Foi de facto pena o homem ter morrido.Os que andam sempre com ele na boca não merecem no geral sequer pronunciar o seu nome porque são uns cobardolas que sempre se sujeitaram á táctica do salame.Deixar cortar Portugal ás fatias fininhas...

Floribundus disse...

na noite de 28 Setembro de 1974 no último andar da sede do PPD
encontrava-se Sá Carneiro. acompanhado de 10 desconhecidos militantes um deles com o nº 29.
os fundadores e gente ilustre estavam em parte incerta.
abaixo da cintura deve ter havido muito esfincter a funcionar mal.

zazie disse...

Está excelente o artigo acerca das dívidas. Com objectividade, sem precisar de fabricar historieta fora dos factos.

rui a. disse...

Muito bom, José. Desenvolva lá isto mais um bocado,se lhe apetecer. Só um reparo: o trio fundador do PPD não incluia o Mota Pinto, mas o Pinto Balsemão.

Cumps.

josé disse...

Lapso meu.

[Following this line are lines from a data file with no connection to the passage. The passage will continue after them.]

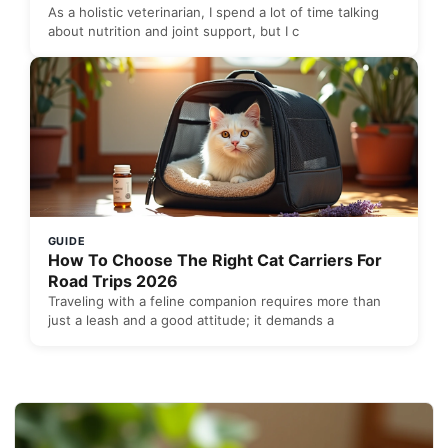
As a holistic veterinarian, I spend a lot of time talking
about nutrition and joint support, but I c
GUIDE
How To Choose The Right Cat Carriers For
Road Trips 2026
Traveling with a feline companion requires more than
just a leash and a good attitude; it demands a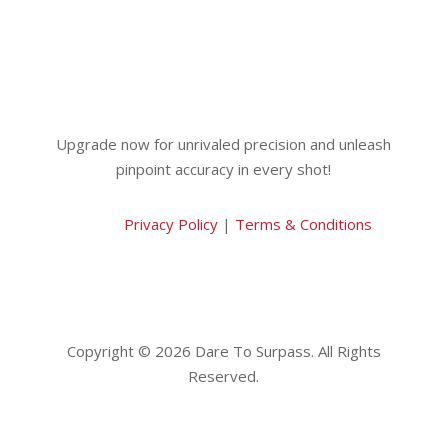
Upgrade now for unrivaled precision and unleash
pinpoint accuracy in every shot!
Privacy Policy
|
Terms & Conditions
Copyright © 2026 Dare To Surpass. All Rights
Reserved.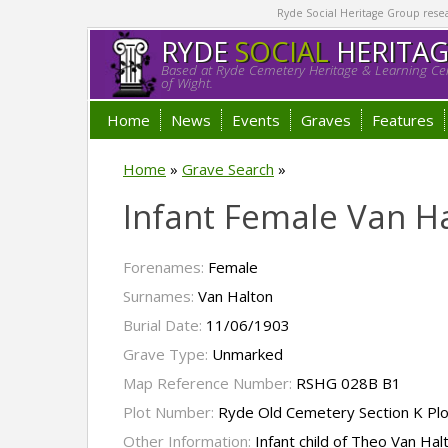
Ryde Social Heritage Group researc
RYDE
SOCIAL
HERITA
Based at Ryde Cemetery Heritage & Learning Cen
of Wight.
Home
News
Events
Graves
Features
Home
»
Grave Search
»
Infant Female Van H
Forenames:
Female
Surnames:
Van Halton
Burial Date:
11/06/1903
Grave Type:
Unmarked
Map Reference Number:
RSHG 028B B1
Plot Number:
Ryde Old Cemetery Section K Pl
Other Information:
Infant child of Theo Van Hal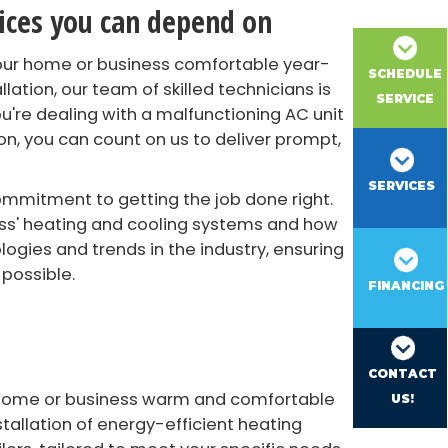
vices you can depend on
your home or business comfortable year-
SCHEDULE
lation, our team of skilled technicians is
SERVICE
u're dealing with a malfunctioning AC unit
n, you can count on us to deliver prompt,
SERVICES
ommitment to getting the job done right.
ess' heating and cooling systems and how
gies and trends in the industry, ensuring
 possible.
FINANCING
CONTACT
r home or business warm and comfortable
US!
stallation of energy-efficient heating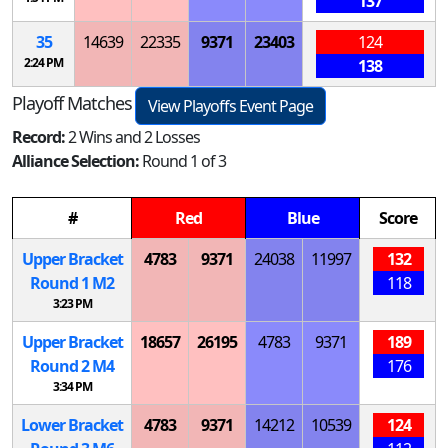
137
35
14639
22335
9371
23403
124
2:24 PM
138
Playoff Matches
View Playoffs Event Page
Record:
2 Wins and 2 Losses
Alliance Selection:
Round 1 of 3
#
Red
Blue
Score
Upper Bracket
4783
9371
24038
11997
132
Round 1
M
2
118
3:23 PM
Upper Bracket
18657
26195
4783
9371
189
Round 2
M
4
176
3:34 PM
Lower Bracket
4783
9371
14212
10539
124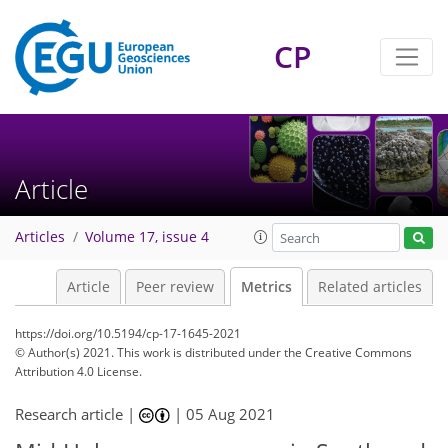
11
7
2
2
4
2
3
5
2
CP
Article
Articles
Volume 17, issue 4
Article
Peer review
Metrics
Related articles
https://doi.org/10.5194/cp-17-1645-2021
© Author(s) 2021. This work is distributed under
the Creative Commons
Attribution 4.0 License.
Research article |
|
05 Aug 2021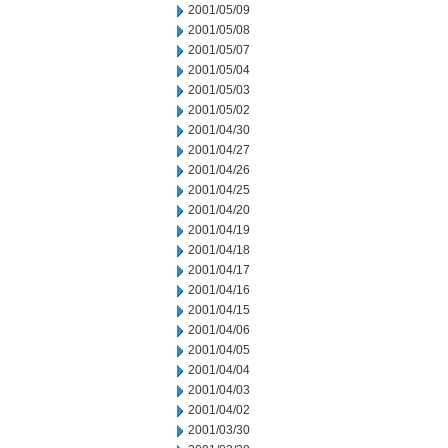
2001/05/09
2001/05/08
2001/05/07
2001/05/04
2001/05/03
2001/05/02
2001/04/30
2001/04/27
2001/04/26
2001/04/25
2001/04/20
2001/04/19
2001/04/18
2001/04/17
2001/04/16
2001/04/15
2001/04/06
2001/04/05
2001/04/04
2001/04/03
2001/04/02
2001/03/30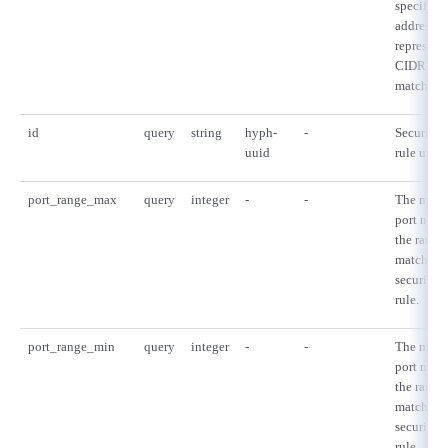
specified,
addresses
- Flexible InterConnect
represent
CIDR mu
- Flexible Remote Access
match thi
id
query
string
hyph-
-
Security 
- vUTM2
uuid
rule uniqu
port_range_max
query
integer
-
-
The max
port numb
the range 
matched 
security 
rule.
port_range_min
query
integer
-
-
The min
port numb
the range 
matched 
security 
rule.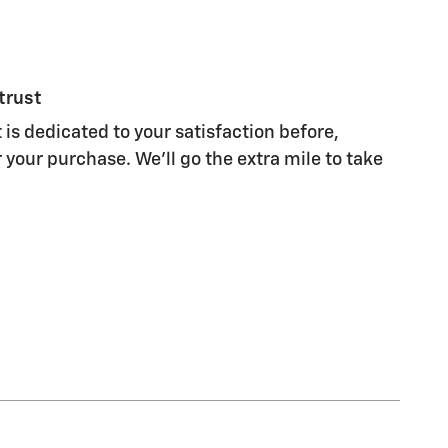
trust
 is dedicated to your satisfaction before,
 your purchase. We'll go the extra mile to take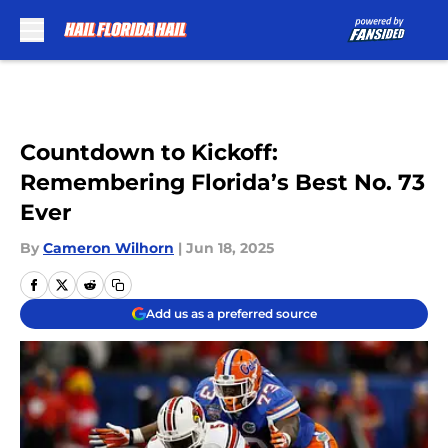
Skip to main content
Countdown to Kickoff:
Remembering Florida’s Best No. 73
Ever
By
Cameron Wilhorn
|
Jun 18, 2025
Add us as a preferred source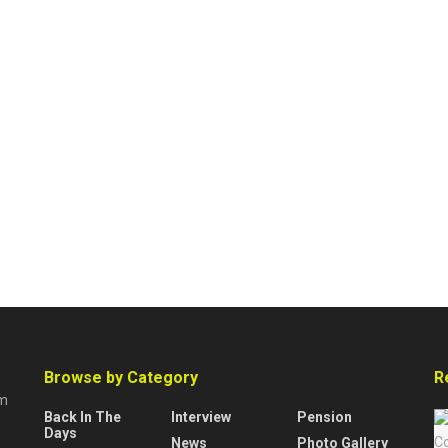
Browse by Category
R
rm
Back In The
Interview
Pension
Days
News
Photo Gallery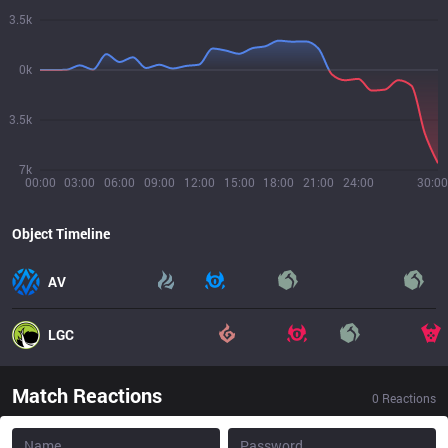
3.5k
0k
3.5k
7k
00:00
03:00
06:00
09:00
12:00
15:00
18:00
21:00
24:00
30:00
Object Timeline
AV
LGC
Match Reactions
0
Reactions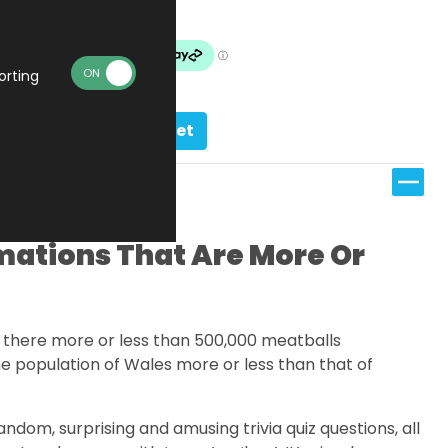
In stock
orting
Add to basket
ations That Are More Or
e there more or less than 500,000 meatballs
e population of Wales more or less than that of
andom, surprising and amusing trivia quiz questions, all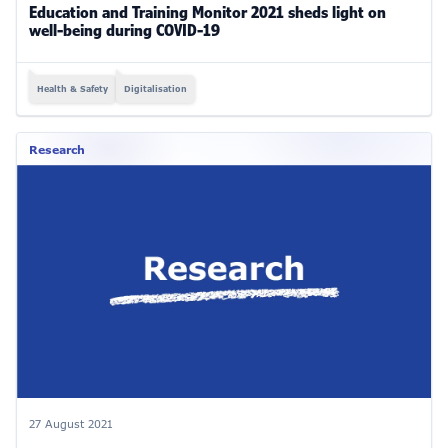
Education and Training Monitor 2021 sheds light on
well-being during COVID-19
Health & Safety
Digitalisation
Research
27 August 2021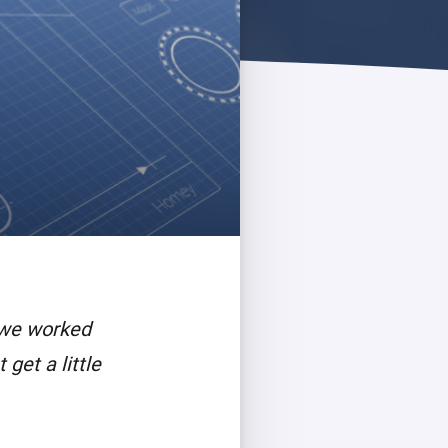
 we worked
get a little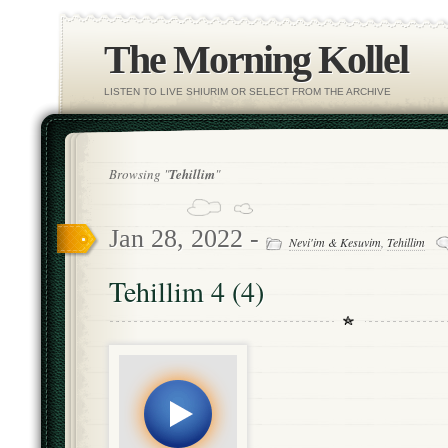
The Morning Kollel
LISTEN TO LIVE SHIURIM OR SELECT FROM THE ARCHIVE
Browsing "
Tehillim
"
Jan 28, 2022 -
Nevi'im & Kesuvim
,
Tehillim
Tehillim 4 (4)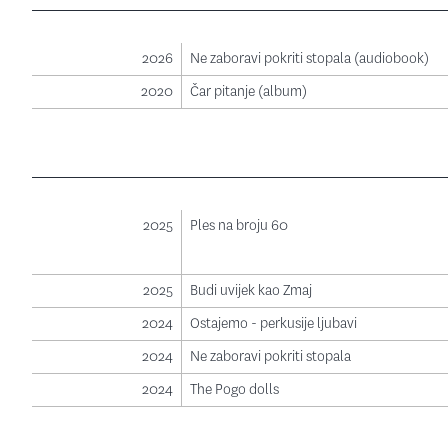
2026
Ne zaboravi pokriti stopala (audiobook)
2020
Čar pitanje (album)
2025
Ples na broju 60
2025
Budi uvijek kao Zmaj
2024
Ostajemo - perkusije ljubavi
2024
Ne zaboravi pokriti stopala
2024
The Pogo dolls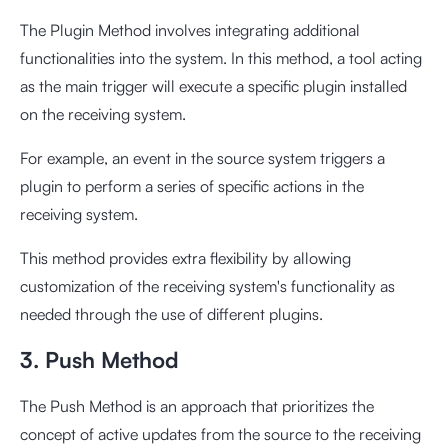
The Plugin Method involves integrating additional
functionalities into the system. In this method, a tool acting
as the main trigger will execute a specific plugin installed
on the receiving system.
For example, an event in the source system triggers a
plugin to perform a series of specific actions in the
receiving system.
This method provides extra flexibility by allowing
customization of the receiving system's functionality as
needed through the use of different plugins.
3. Push Method
The Push Method is an approach that prioritizes the
concept of active updates from the source to the receiving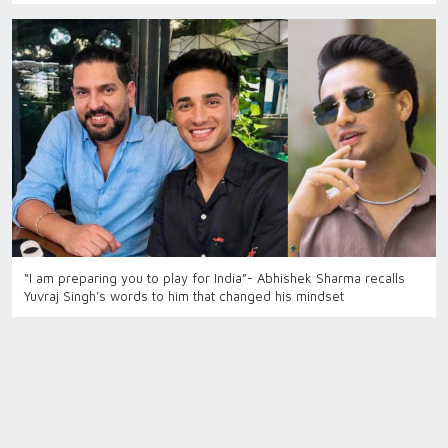
“I am preparing you to play for India”- Abhishek Sharma recalls
Yuvraj Singh’s words to him that changed his mindset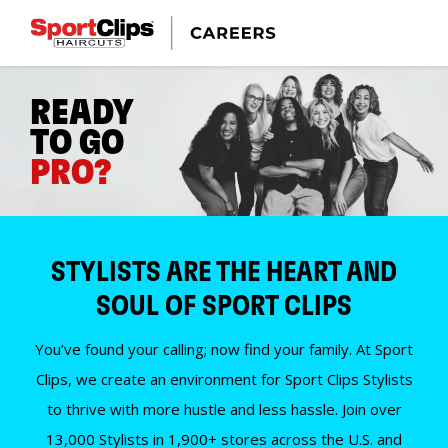
READY
TO GO
PRO?
STYLISTS ARE THE HEART AND
SOUL OF SPORT CLIPS
You’ve found your calling; now find your family. At Sport
Clips, we create an environment for Sport Clips Stylists
to thrive with more hustle and less hassle. Join over
13,000 Stylists in 1,900+ stores across the U.S. and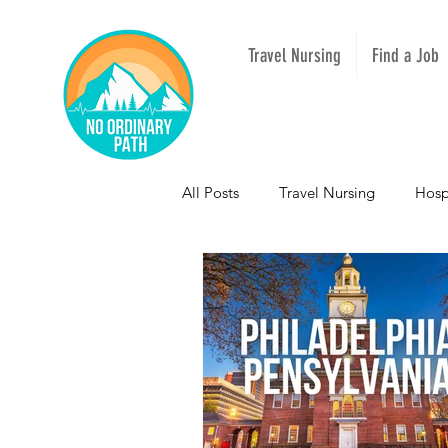
Travel Nursing
Find a Job
All Posts
Travel Nursing
Hosp
NOPeeps
Inspirational
South Carolina
Nevada
Mississippi
Idaho
Texas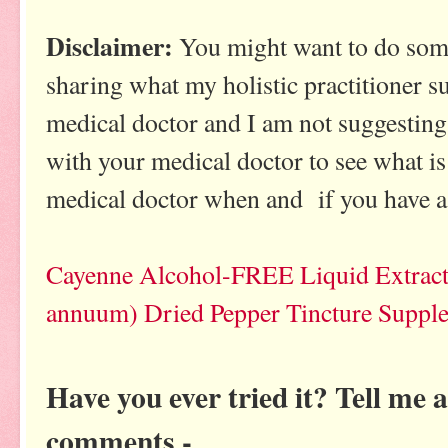
Disclaimer:
You might want to do some
sharing what my holistic practitioner s
medical doctor and I am not suggesting 
with your medical doctor to see what is
medical doctor when and if you have a
Cayenne Alcohol-FREE Liquid Extract
annuum) Dried Pepper Tincture Suppl
Have you ever tried it? Tell me 
comments -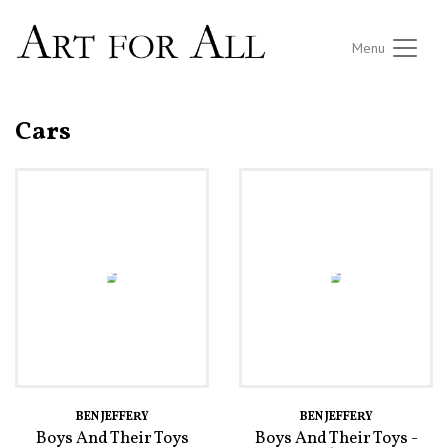
Menu
Cars
BEN JEFFERY
BEN JEFFERY
Boys And Their Toys
Boys And Their Toys -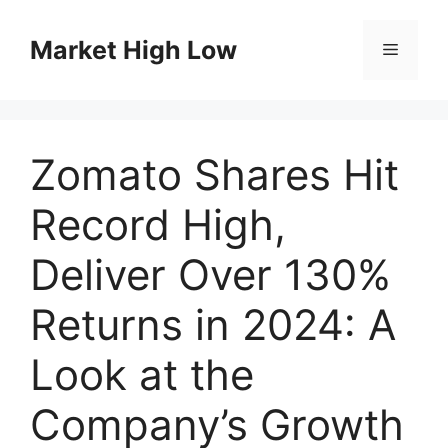
Skip
to
Market High Low
Menu
content
Zomato Shares Hit
Record High,
Deliver Over 130%
Returns in 2024: A
Look at the
Company’s Growth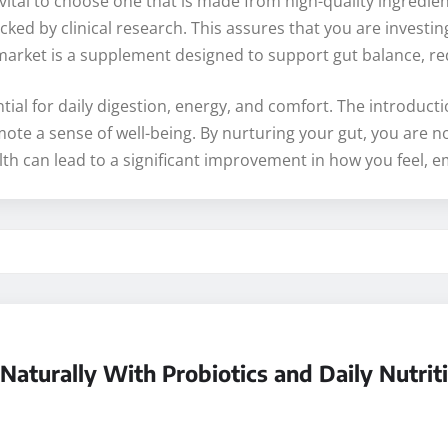
ital to choose one that is made from high-quality ingredients
ked by clinical research. This assures that you are investin
market is a supplement designed to support gut balance, re
ntial for daily digestion, energy, and comfort. The introduc
te a sense of well-being. By nurturing your gut, you are not
t health can lead to a significant improvement in how you feel
aturally With Probiotics and Daily Nutrit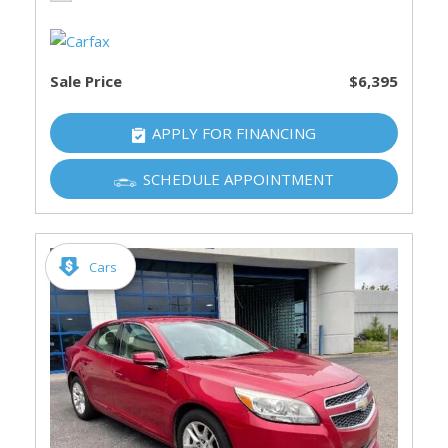
Sale Price
$6,395
APPLY FOR FINANCING
SCHEDULE APPOINTMENT
Cars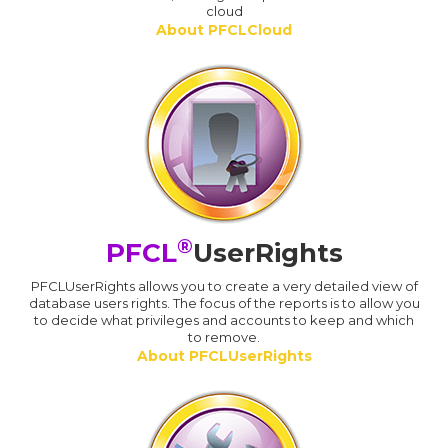
cloud
About PFCLCloud
®
PFCL
UserRights
PFCLUserRights allows you to create a very detailed view of
database users rights. The focus of the reports is to allow you
to decide what privileges and accounts to keep and which
to remove.
About PFCLUserRights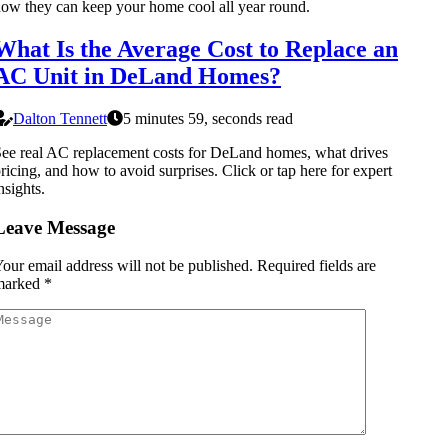
ow they can keep your home cool all year round.
What Is the Average Cost to Replace an
AC Unit in DeLand Homes?
Dalton Tennett
5 minutes 59, seconds read
ee real AC replacement costs for DeLand homes, what drives
ricing, and how to avoid surprises. Click or tap here for expert
nsights.
Leave Message
our email address will not be published.
Required fields are
marked
*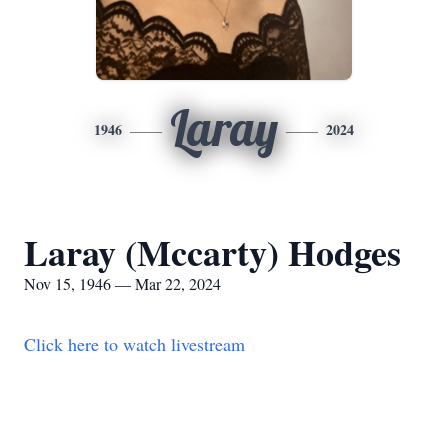
Laray
1946
2024
Laray (Mccarty) Hodges
Nov 15, 1946 — Mar 22, 2024
Click here to watch livestream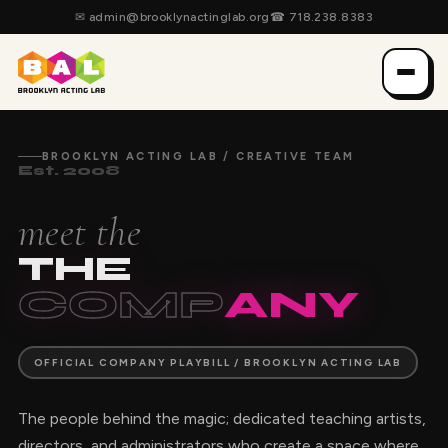
✉
admin@brooklynactinglab.org
☎
718.238.8383
BROOKLYN ACTING LAB / CREATIVE TEAM
Est. 2008
meet the
THE
COMP
ANY
OFFICIAL COMPANY PLAYBILL / BROOKLYN ACTING LAB
The people behind the magic; dedicated teaching artists,
directors, and administrators who create a space where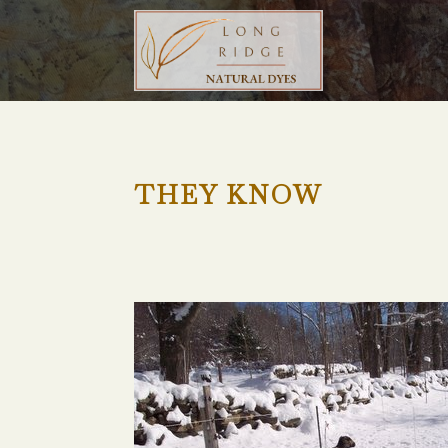
THEY KNOW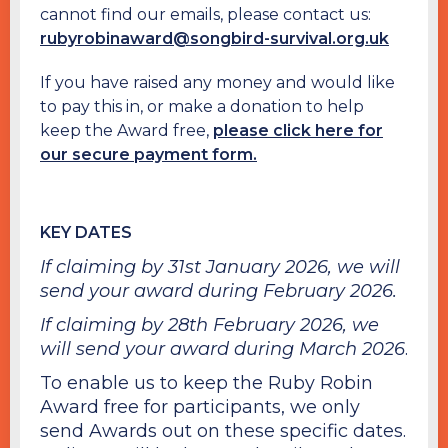
cannot find our emails, please contact us:
rubyrobinaward@songbird-survival.org.uk
If you have raised any money and would like
to pay this in, or make a donation to help
keep the Award free,
please click here for
our secure payment form.
KEY DATES
If claiming by 31st January 2026, we will
send your award during February 2026.
If claiming by 28th February 2026, we
will send your award during March 2026
.
To enable us to keep the Ruby Robin
Award free for participants, we only
send Awards out on these specific dates.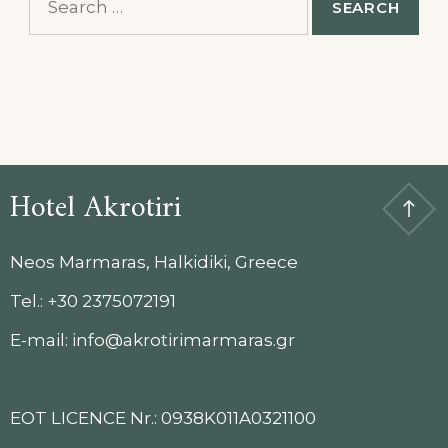
for:
Hotel Akrotiri
Neos Marmaras, Halkidiki, Greece
Tel.: +30 2375072191
E-mail: info@akrotirimarmaras.gr
EOT LICENCE Nr.: 0938K011A0321100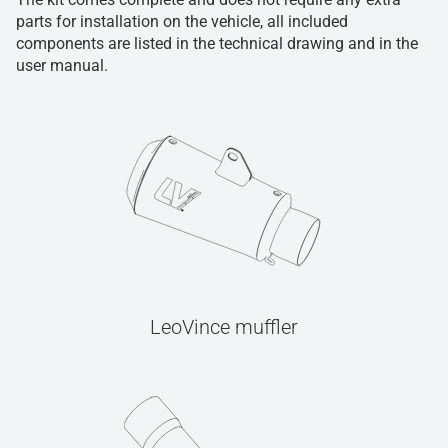
parts for installation on the vehicle, all included
components are listed in the technical drawing and in the
user manual.
LeoVince muffler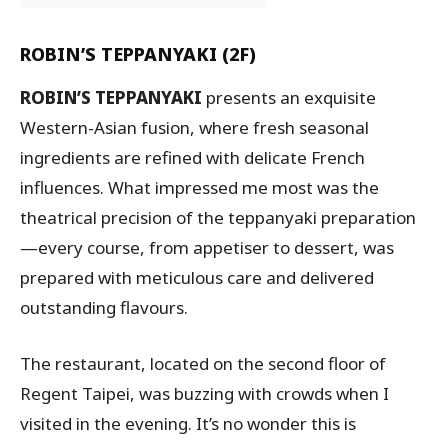
ROBIN’S TEPPANYAKI (2F)
ROBIN’S TEPPANYAKI
presents an exquisite
Western-Asian fusion, where fresh seasonal
ingredients are refined with delicate French
influences. What impressed me most was the
theatrical precision of the teppanyaki preparation
—every course, from appetiser to dessert, was
prepared with meticulous care and delivered
outstanding flavours.
The restaurant, located on the second floor of
Regent Taipei, was buzzing with crowds when I
visited in the evening. It’s no wonder this is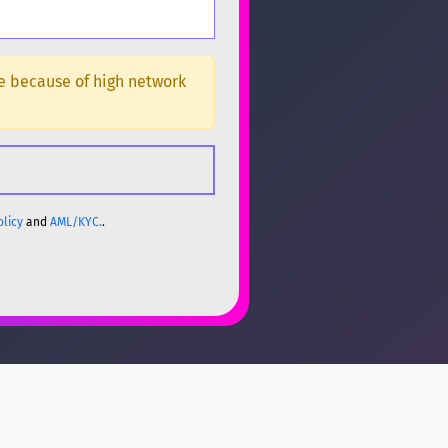
ge because of high network
olicy
and
AML/KYC.
.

AInda fui verificar o artigo e passou-me.

Mas já que insiste vou desenvolver.

hajapachorra disse...

Lembro-me bem das 'notas' de 30 mil com a vera efígie de Sá Carneiro. Eram distribuídas com grande gozo por todos os meus vizinhos comunas. O ódio a um anticomunista 'primário', como então sabiamente se dizia, era geral. Mesmo assim, o que diz o palerma do sr. Carvalho até nem está errado. De facto o psd destes tunantes de agora está muito mais à direita do que o PPD dos 'beatos' da acção católica e das equipas... Mas a diferença principal é outra, os de agora não sabem ler nem escrever.